Zeitgeist 1.0 – An Intelligent RSS News Aggregator

Posted in Java, Software Development by Dan on November 26th, 2009

I recently signed-up for GitHub. Compared to Java.net or Sourceforge, it provides a much lower barrier of entry for code hosting.  There’s no need to wait an indeterminate period of time for somebody to approve your project, you just upload it. And because it’s a DVCS, it’s easy for other people to fork your projects and submit patches. Open Source project hosting has become so straightforward, thanks to sites like GitHub and the Bazaar-based Launchpad, that it encourages developers to open up code that they might otherwise have kept to themselves. After all, why bother with local repositories and back-ups when you can get somebody else to do it for you and get free web-hosting and issue-tracking too?

I have a number of trivial and incomplete projects hosted in local Subversion repositories. I am slowly adding to GitHub those that have any worthwhile substance to them. I’m making no promises about the quality of this code, and I don’t intend to spend much time supporting it, but I’m putting it out there in case somebody might have a use for it.

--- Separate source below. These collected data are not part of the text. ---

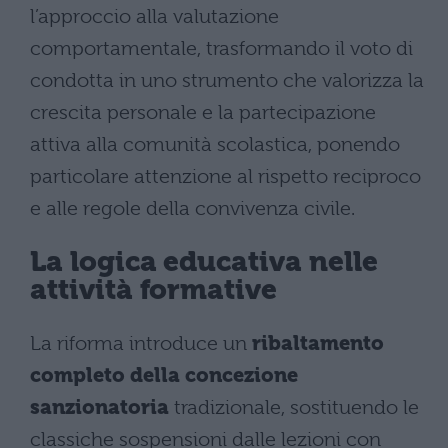
l’approccio alla valutazione
comportamentale, trasformando il voto di
condotta in uno strumento che valorizza la
crescita personale e la partecipazione
attiva alla comunità scolastica, ponendo
particolare attenzione al rispetto reciproco
e alle regole della convivenza civile.
La logica educativa nelle
attività formative
La riforma introduce un
ribaltamento
completo della concezione
sanzionatoria
tradizionale, sostituendo le
classiche sospensioni dalle lezioni con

First up is Zeitgeist. This is a small Java library/application for identifying common topics among a set of news articles downloaded from RSS feeds. It’s sort of like what Google News does. There is a basic HTML publisher included that generates a web page for displaying the current top news stories, including relevant pictures.

You give the program a list of RSS feeds that cover a certain topic (maybe world news, or music news, or a particular sport) and it uses non-negative matrix factorisation to detect similarities in the article contents and to group the articles by topic. The original idea comes from Programming Collective Intelligence.

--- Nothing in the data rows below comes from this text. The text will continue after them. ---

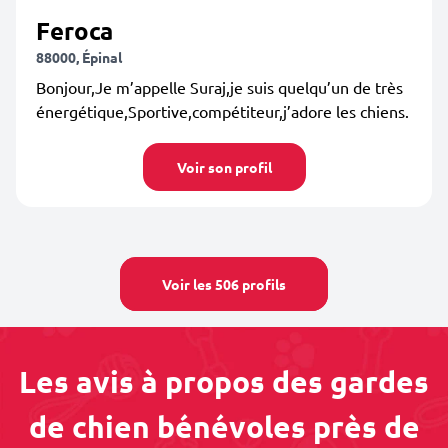
Feroca
88000, Épinal
Bonjour,Je m’appelle Suraj,je suis quelqu’un de très
énergétique,Sportive,compétiteur,j’adore les chiens.
Voir son profil
Voir les 506 profils
Les avis à propos des gardes
de chien bénévoles près de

The default HTML output looks a bit like the image below, but you could customise it with CSS or by hacking the default templates to modify what information is included (for example, you could add an excerpt instead of just displaying headlines).

The algorithm is not infallible and how well it works depends a lot on the feeds that you select. It’s also non-deterministic, so if you run it multiple times with the same input you will get variations in the output.  Perhaps Zeitgeist is not that useful in it’s current form but it could be used for adding on-topic news headlines to a website or as the basis for something more advanced.